Romeo & Juliet: An Escapist Comedy
This play has already proven itself at the Hamilton Fringe and I can see why. Sure, Shakespearean tragedy done as absurdist comedy and gleeful about its historical anachronisms has been around since Tom Stoppard's mid-60s smash, "Rosencranz and Guildenstern are Dead". But where that play riffed on the ennui of contemporary continental theatre, "An Escapist Comedy" (pun on 'Escapist' fully intended) is for 21st century audiences who've grown up with YouTube mashups.
In this case, Shakespeare intercut with Woody Allen. Think pre-"Annie Hall" Woody Allen of "Bananas" and "Love and Death" with his interminable existential posturing and neurotic self-indulgence. If you're nostalgic for the '70s and grade 11 English class, "An Escapist Comedy" is where you need to be.

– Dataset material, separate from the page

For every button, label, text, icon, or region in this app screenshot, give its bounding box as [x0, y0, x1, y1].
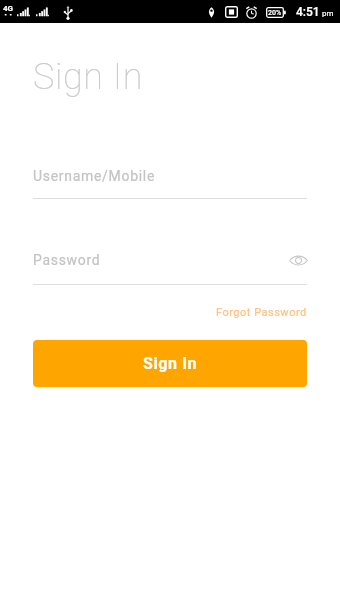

The play squeezes a lot out of its hour, thanks to the fact that Shakespeare has already done the heavy lifting and the actors are free to play rimshots off dramatic highlights we knew decades before we sat down with our pints.

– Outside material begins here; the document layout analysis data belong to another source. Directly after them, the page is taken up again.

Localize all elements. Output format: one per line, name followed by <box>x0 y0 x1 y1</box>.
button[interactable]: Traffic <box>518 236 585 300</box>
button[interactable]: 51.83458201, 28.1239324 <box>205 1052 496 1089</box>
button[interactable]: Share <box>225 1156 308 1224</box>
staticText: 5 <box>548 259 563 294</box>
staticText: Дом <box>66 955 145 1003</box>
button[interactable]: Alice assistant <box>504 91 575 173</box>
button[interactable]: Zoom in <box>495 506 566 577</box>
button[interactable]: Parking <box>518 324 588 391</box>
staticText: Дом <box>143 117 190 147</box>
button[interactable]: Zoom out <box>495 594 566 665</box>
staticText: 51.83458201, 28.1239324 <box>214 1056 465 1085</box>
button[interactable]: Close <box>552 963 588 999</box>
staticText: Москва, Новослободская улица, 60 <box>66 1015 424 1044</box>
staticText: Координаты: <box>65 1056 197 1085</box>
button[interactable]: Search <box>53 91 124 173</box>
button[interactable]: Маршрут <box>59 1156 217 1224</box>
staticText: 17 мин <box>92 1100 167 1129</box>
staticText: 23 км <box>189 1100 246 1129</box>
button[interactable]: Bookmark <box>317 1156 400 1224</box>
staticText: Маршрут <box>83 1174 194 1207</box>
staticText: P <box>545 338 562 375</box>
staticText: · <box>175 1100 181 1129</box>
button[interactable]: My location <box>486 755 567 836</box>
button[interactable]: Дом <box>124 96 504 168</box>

"Romeo and Juliet" is a fatalistic play even for classic tragedy (remember how the stars are against Romeo from the get-go?), so the treadmill of Woody Allen mithering about being in thrall to a god who might not even be there is a more slyly profound metaphor than we might at first realize.
How well it works says a lot for the cast. One-liners that don't do much to set up the next one-liner mean there has to be a lot of attention paid to rhythm and timing and running around on stage.
"An Escapist Comedy" is done in Elizabethan costume, but there are no sets (an unexpected nod to authenticity since that's how Shakespeare was done at the Globe under her and his majesties Elizabeth and James.) Good acting creates its setting and the players earned their money.
Their few props were effective. For example, at one point Romeo and Juliet struggled with a length of rope. The episode balanced anxiety and grace and humour and athletics so effectively that I couldn't tell if it was a glitch rescued brilliantly by impov, or if the it was slapstick choreography so relaxed and assured it seemed improvised.
If it was the former, sorry: only us opening-nighters got it. If it was the latter, enjoy.
Either way, it's a reminder that we go to the theatre for an in-the-moment tension and release our digital screens can't satisfy.